Reviews

The Events

Two actors and a choir bring David Greig’s drama about finding compassion in an indefensible act to New York Theatre Workshop.

Neve McIntosh (right) in Ramin Gray's production of David Greig's The Events at New York Theatre Workshop.
Neve McIntosh (second row right) in Ramin Gray's production of David Greig's The Events at New York Theatre Workshop.
(© Matthew Murphy)

How can you bring yourself to forgive someone for actions that were completely unforgivable? That's the question at hand in David Greig's The Events, a production of the British-based Actors Touring Company now running at New York Theatre Workshop. Aiming to investigate the spirit of a community as it bounces back from unspeakable horror, this pas de deux for actors and choir is all too relevant in its immediacy, but also a bit too discombobulating in practice for its own good.

At the center is Claire (Neve McIntosh), a lady vicar in a small seaside town whose community choir was the unknowing target of a local young man's lethal rage. One of the few survivors of "the events" as they're called, Claire has spent the subsequent months dealing with post-traumatic stress in the form of great anger, a need to find answers, and a hunger for retribution. Of course, understanding doesn't come easy. "What if bad things just happen?" Claire's partner, Catriona, asks at one point. Claire refuses to accept that, setting off on her own quest to find an inner bravery that will allow her to accept the inexplicable carnage.

Without revealing information that's too crucial, the play was inspired by Anders Breivik's 2011 attack on several government buildings and a youth camp in Norway. However, as Americans, it's impossible not to view The Events through the lens of the mass shooting at Sandy Hook Elementary School. Greig's play is an uncompromising look at what humans go through in order to carry on in the face of hardship, exploring the subject matter in a way that is touching without being overly sentimental. What the play and Ramin Gray's staging lack, however, is clarity.

There are only two actors in the production, McIntosh and Clifford Samuel, who plays every role besides Claire. Samuel is simultaneously Catriona, a series of local journalists, the perpetrator's father, and the incarcerated perpetrator himself. In many cases, doubling, tripling, quadrupling in roles is fine, though here it's extremely confusing, as Gray has directed Samuel into a strangely unspecific performance, one that never differentiates between characters in either voice nor body language. You never know whom the sympathetic McIntosh is talking to, and in effect, the chameleonic timeline of the play becomes extremely hard to follow.

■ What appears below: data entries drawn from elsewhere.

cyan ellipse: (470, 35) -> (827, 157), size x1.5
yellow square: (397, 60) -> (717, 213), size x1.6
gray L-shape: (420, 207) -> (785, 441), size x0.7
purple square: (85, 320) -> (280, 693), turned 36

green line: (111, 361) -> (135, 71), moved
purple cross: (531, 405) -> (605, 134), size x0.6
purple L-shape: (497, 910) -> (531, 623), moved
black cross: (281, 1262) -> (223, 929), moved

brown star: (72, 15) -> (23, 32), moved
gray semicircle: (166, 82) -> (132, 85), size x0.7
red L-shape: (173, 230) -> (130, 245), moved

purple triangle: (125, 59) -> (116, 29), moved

Because the show is set up to be a touring production, the design elements are minor. Chloe Lamford's set is a bare stage filled with risers and an overlaid Masonite floor, while her costumes are so current they could be the actors' street clothes. Charles Balfour's lighting makes a major impression, adding emphasis to the more intense scenes, while Alex Caplen's sound design is seamless.

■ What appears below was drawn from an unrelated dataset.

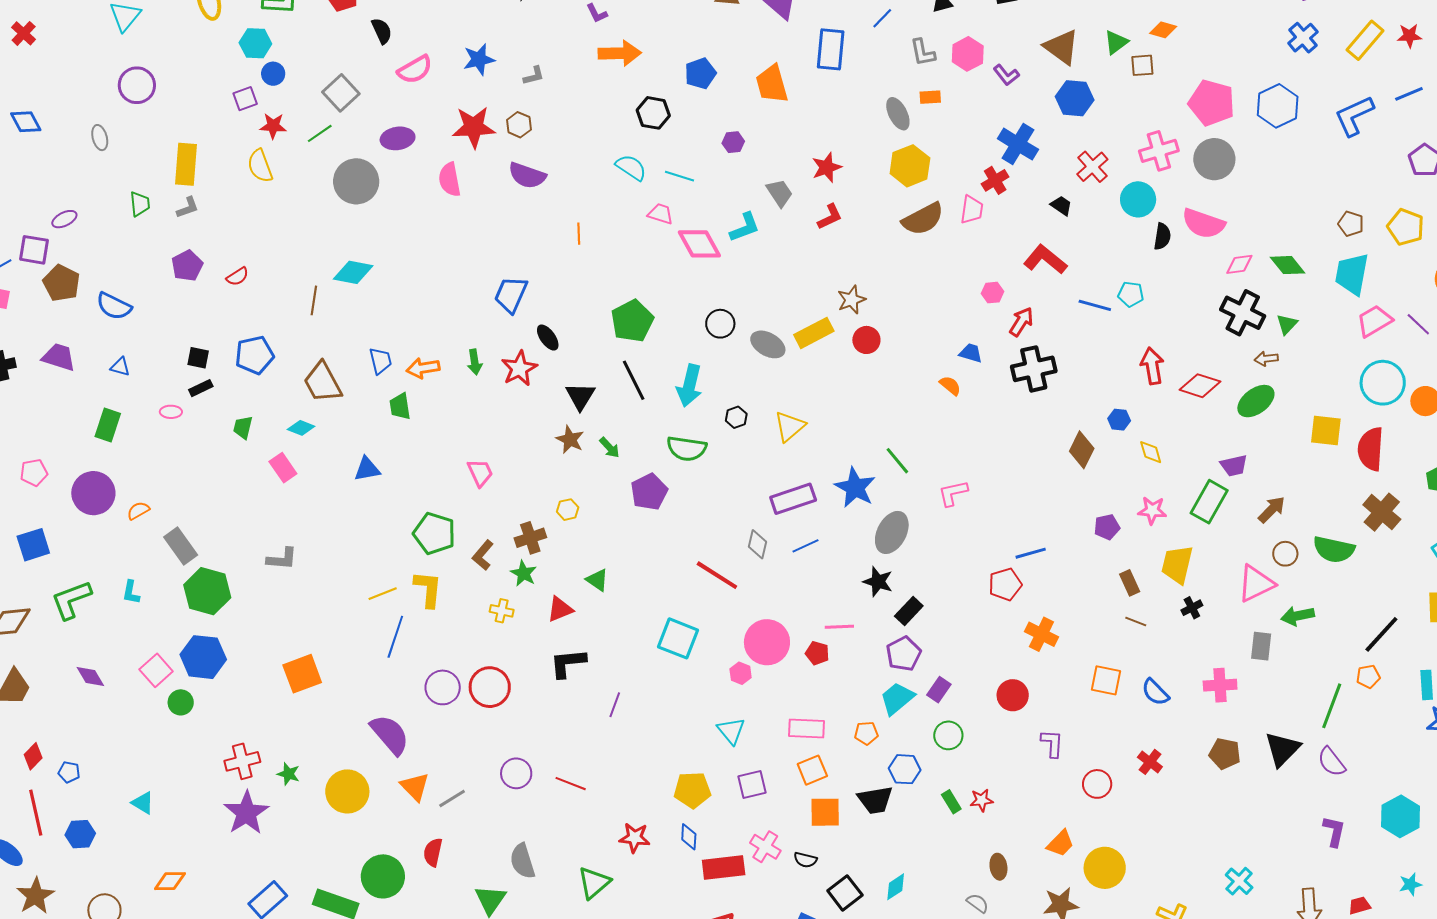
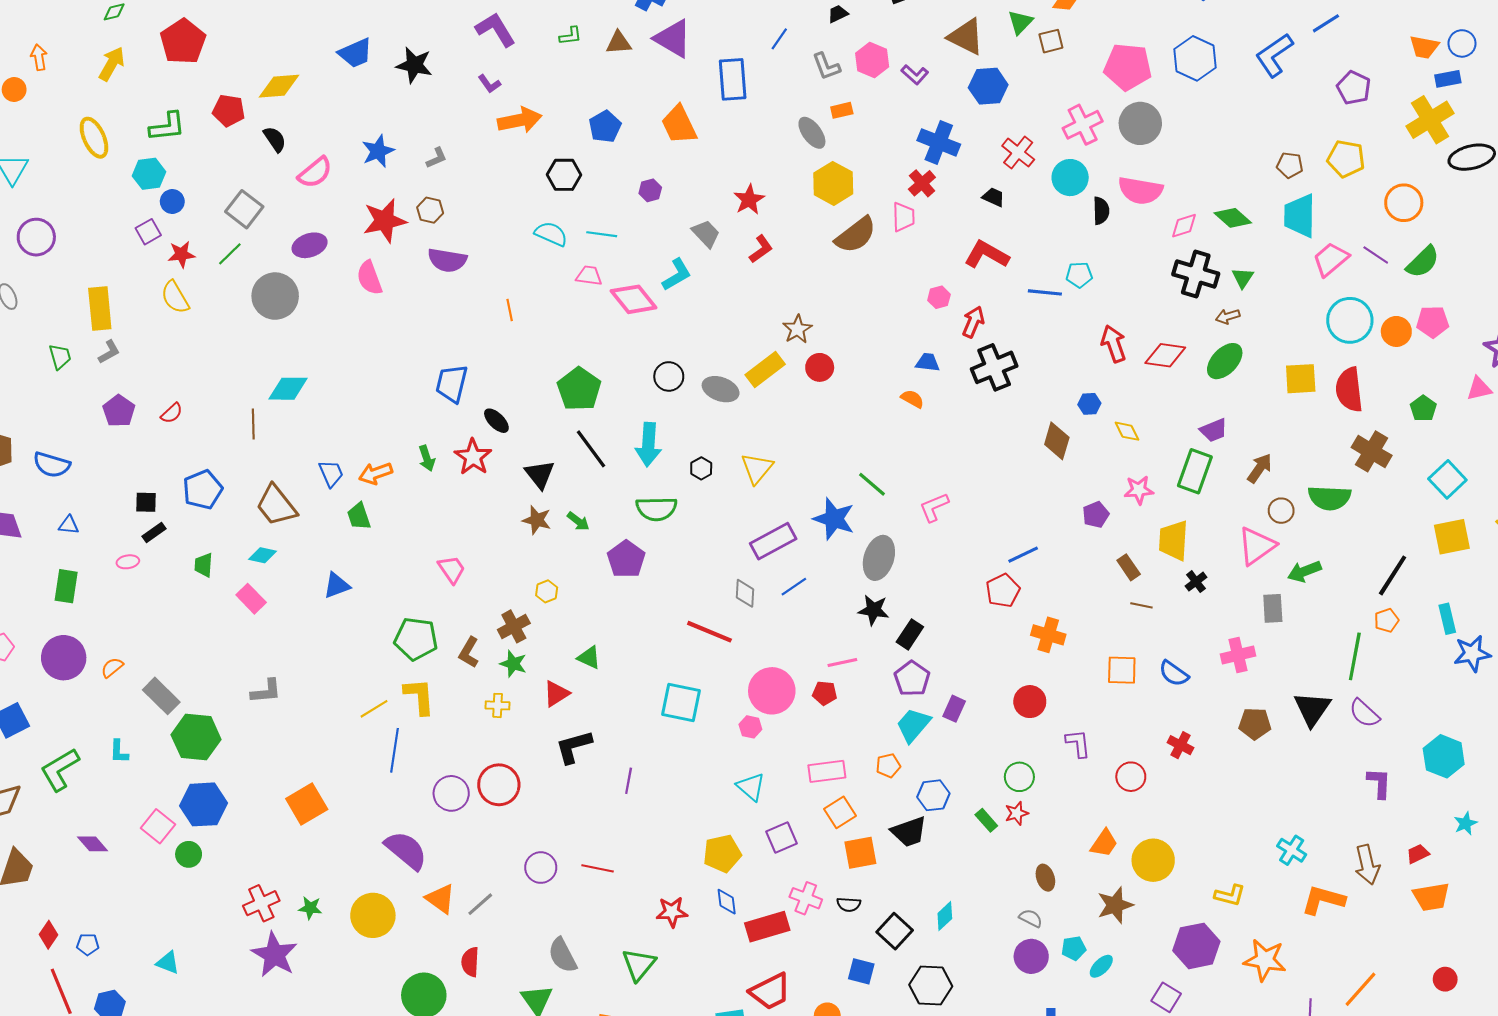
green circle: (948, 735) -> (1019, 777), moved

One of the more noteworthy elements of The Events is its use of an actual choir, one that changes for every performance. On the night of the reviewed performance, the New York City-based Chameleonic took the stage, beautifully singing the music of composer John Browne, as well as "On Top of the World" by The Carpenters, accompanied on piano by Magnus Gilljam. Their mere presence adds a dimension to a production that would otherwise be emotionally empty.